Using the product_type column, which product has the longest description? How about the shortest?
Which package_size values are most common in our data? Which is the least common?
Replace all instances of ‘DSH’ with ‘dish’ in the product_category column. How many products does this impact?

Video 🎥:

Regular expressions#

A regular expression (aka regex) is a sequence of characters that define a search pattern, mainly for use in pattern matching with text strings. Typically, regex patterns consist of a combination of alphanumeric characters as well as special characters. The pattern can also be as simple as a single character or it can be more complex and include several combinations of characters.

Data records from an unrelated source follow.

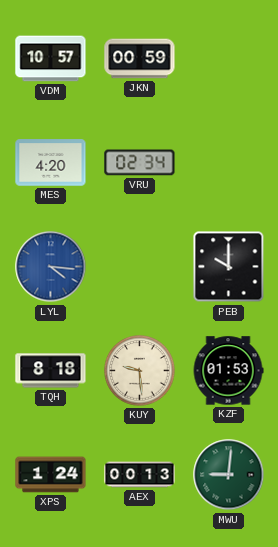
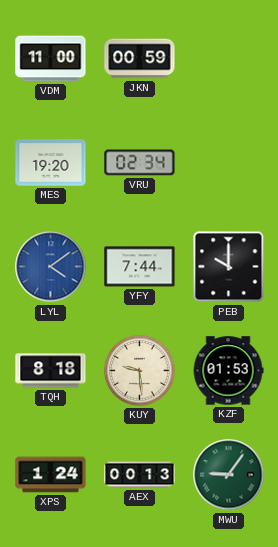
VDM: 10:57 -> 11:00
MES: 4:20 -> 19:20
LYL: 4:16 -> 4:09
YFY: none -> 7:44
MWU: 9:01 -> 9:06
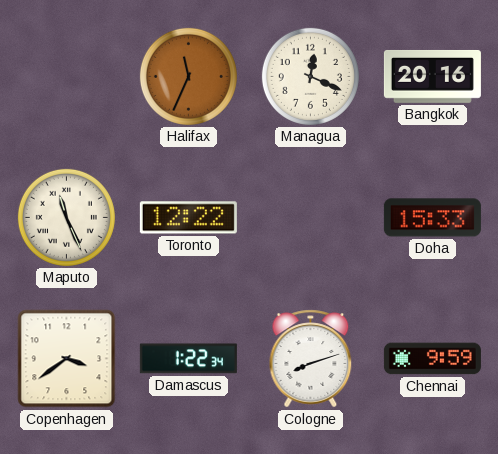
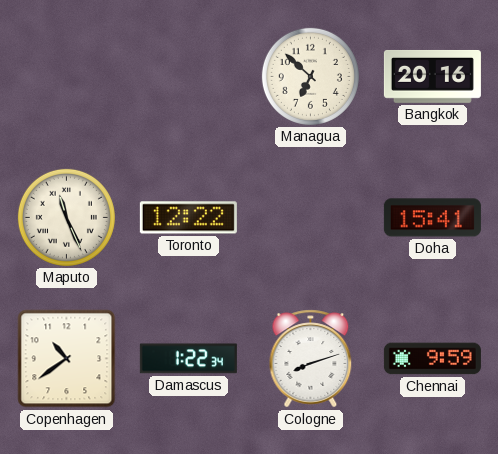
Halifax: 11:34 -> none
Managua: 12:19 -> 6:52
Doha: 15:33 -> 15:41
Copenhagen: 3:39 -> 10:39
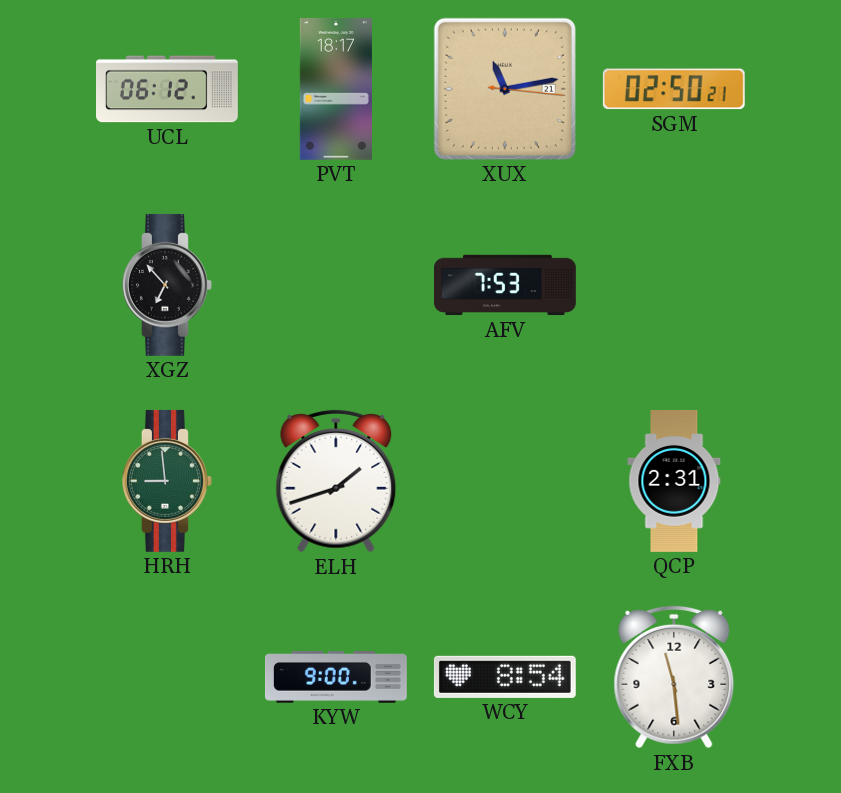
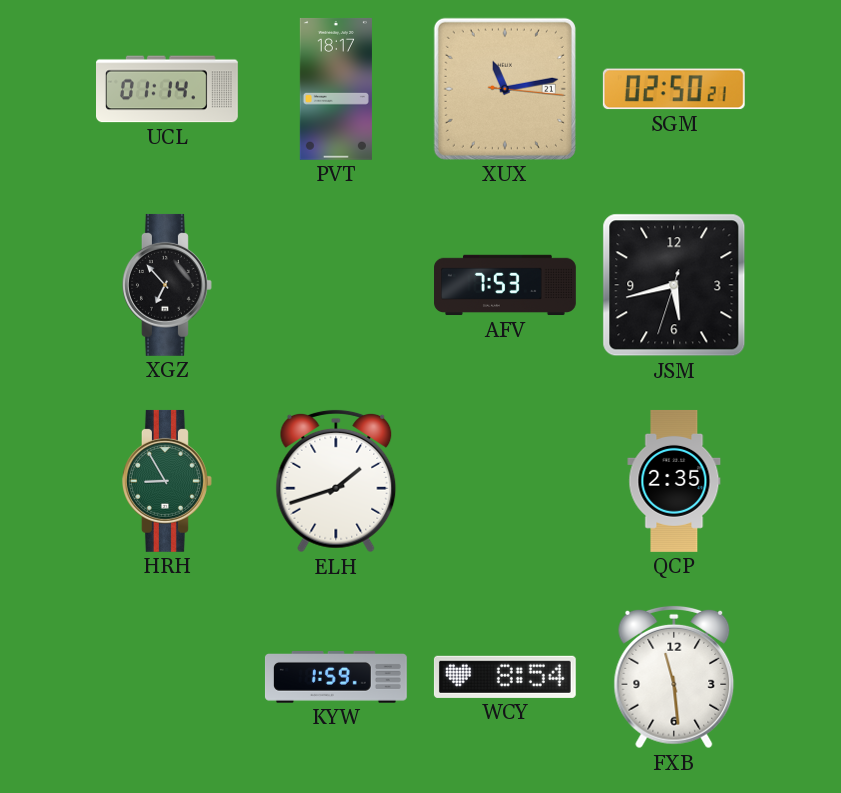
UCL: 06:12 -> 01:14
JSM: none -> 5:42
HRH: 8:59 -> 8:55
QCP: 2:31 -> 2:35
KYW: 9:00 -> 1:59
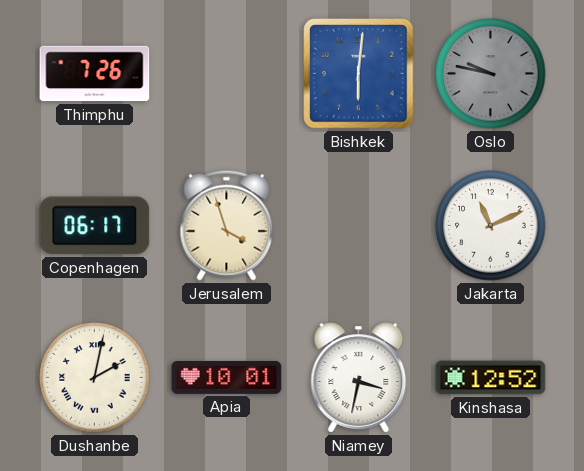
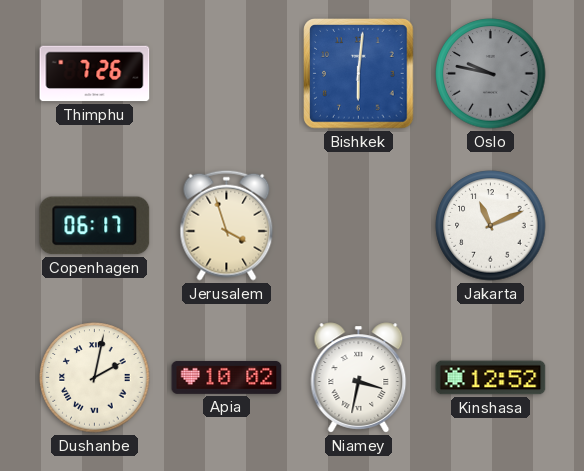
Apia: 10:01 -> 10:02
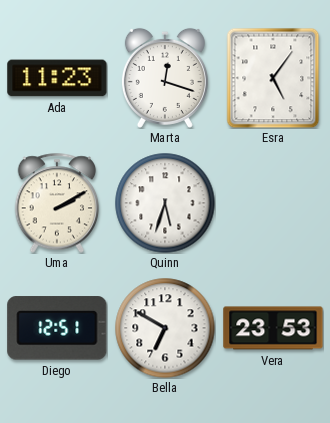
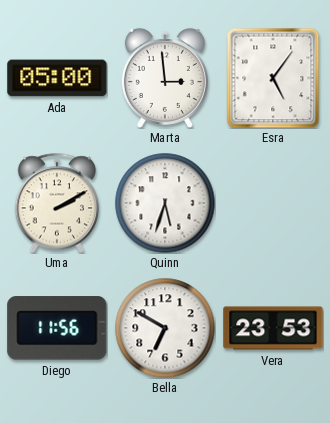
Ada: 11:23 -> 05:00
Marta: 12:18 -> 2:59
Diego: 12:51 -> 11:56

To understand how to work with regular expressions in Python, we need to consider two primary features of regular expressions. One has to do with the syntax, or the way regex patterns are expressed in Python. The other has to do with the functions used for regex matching in Python. You will be exposed to both of these in the following sections.

Regex basics#

Python’s standard library, and Pandas adoption of these string methods provides us a convenient approach to regular expressions. Many of the methods used in the previous sections can be used with regex. The common pattern for our method calls consist of:

string_object.str.*(pattern)

where:

string_object represents the character string input (i.e. products[‘product_category’]),
.str.* represents a wide variety of regex methods depending on what you want to do,
pattern represents the regex pattern you are looking to match.

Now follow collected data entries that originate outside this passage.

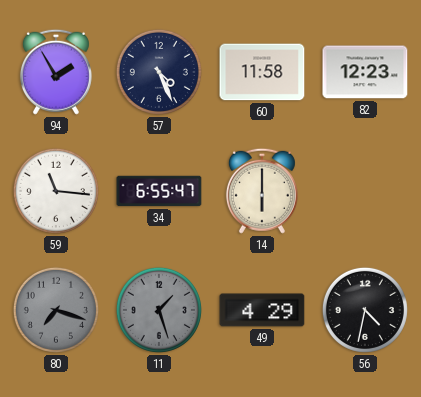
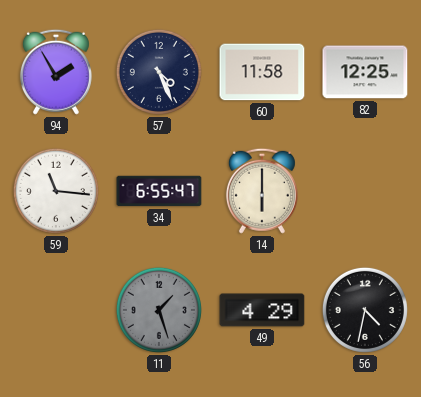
82: 12:23 -> 12:25
80: 7:18 -> none
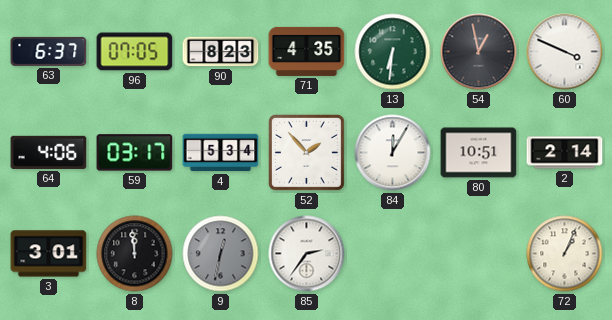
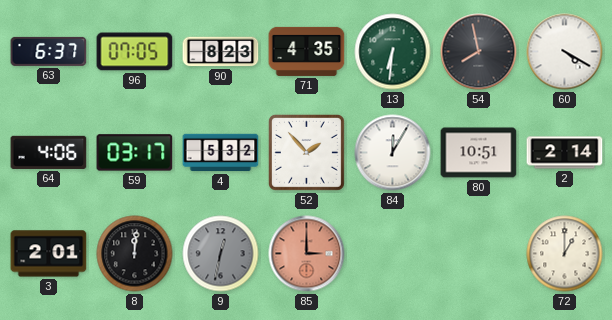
54: 12:58 -> 7:58
60: 3:49 -> 4:20
4: 5:34 -> 5:32
3: 3:01 -> 2:01
8: 11:59 -> 12:01
85: 2:36 -> 3:00
85 dial: white -> salmon
72: 1:04 -> 1:00
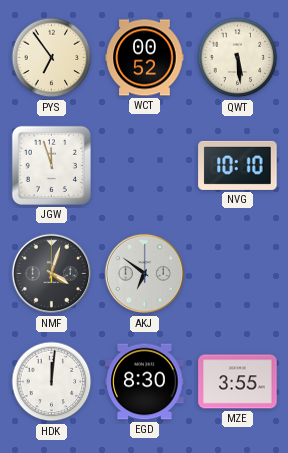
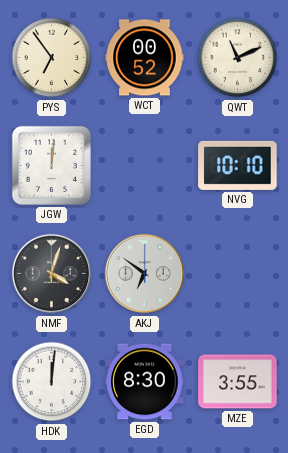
QWT: 5:29 -> 11:11
JGW: 11:57 -> 12:01
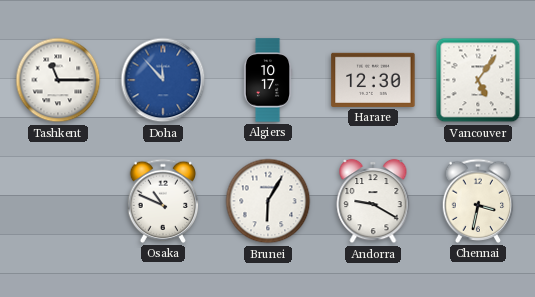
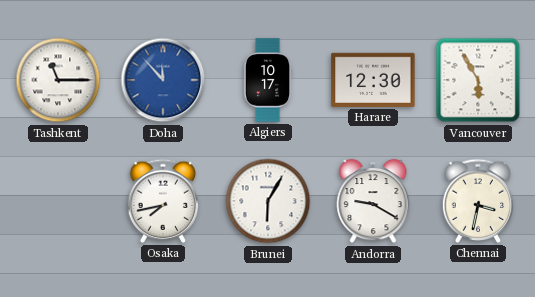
Vancouver: 5:06 -> 5:55
Osaka: 10:49 -> 7:43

For example let’s say you are looking for observations where the word “FRUIT” was used in the product_category description. As we saw earlier .str.contains() detects the presence or absence of a pattern (“FRUIT” in this example) and returns a boolean response. Since the output is TRUE or FALSE, this is a handy function to combine with indexing to filter for observations that have that pattern.

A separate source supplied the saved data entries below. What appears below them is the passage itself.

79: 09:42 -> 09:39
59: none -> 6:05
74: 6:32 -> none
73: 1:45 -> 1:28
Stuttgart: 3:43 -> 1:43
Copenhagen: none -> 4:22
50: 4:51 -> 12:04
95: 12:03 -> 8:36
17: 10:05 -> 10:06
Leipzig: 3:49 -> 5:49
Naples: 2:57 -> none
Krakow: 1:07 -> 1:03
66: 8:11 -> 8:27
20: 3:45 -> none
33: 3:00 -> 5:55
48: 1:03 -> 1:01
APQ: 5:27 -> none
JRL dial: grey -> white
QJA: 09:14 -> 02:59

# detect if the word "fruit" is used in each comment
fruit_products = products['product_category'].str.contains('fruit', case=False, na=False)
products[fruit_products]

	product_id	manufacturer_id	department	brand	product_category	product_type	package_size
3	26190	69	GROCERY	Private	FRUIT - SHELF STABLE	APPLE SAUCE	50 OZ
25	27503	69	GROCERY	Private	FRUIT - SHELF STABLE	CRANBERRY SAUCE	16 OZ
54	27960	69	GROCERY	Private	frozen FRUITS	FROZEN FRUIT	16 OZ
204	33048	5820	PRODUCE	National	ORGANICS FRUIT & VEGETABLES	ORGANIC CITRUS	2 LB BAG
344	37543	876	NUTRITION	National	DRIED FRUIT	RAISINS	24 OZ
...	...	...	...	...	...	...	...
92140	18056453	1378	NUTRITION	National	DRIED FRUIT	DRIED FRUIT - OTHER	.71 OZ
92287	18185766	5819	PRODUCE	National	ORGANICS FRUIT & VEGETABLES	ORGANIC HERBS	.75 OZ
92289	18186504	5819	PRODUCE	National	ORGANICS FRUIT & VEGETABLES	ORGANIC HERBS	.75 OZ
92290	18186637	5819	PRODUCE	National	ORGANICS FRUIT & VEGETABLES	ORGANIC HERBS	.75 OZ
92295	18193059	5819	PRODUCE	National	ORGANICS FRUIT & VEGETABLES	ORGANIC HERBS	.75 OZ

1153 rows × 7 columns

There are wide variety of .str. methods. See the previous sections for some of the more common ones or peruse the Pandas Working with Text Data documentation for examples of more.

Multiple words#

In the previous section you saw that you can search for a given word using some of the .str. methods. We can build onto this and search for multiple words. For example, you can search for the phrase “summer” or “fall”. One may initially think about performing this search with the following in which case we use traditional word matching and then subsetting. This is known as a ‘literal’ search.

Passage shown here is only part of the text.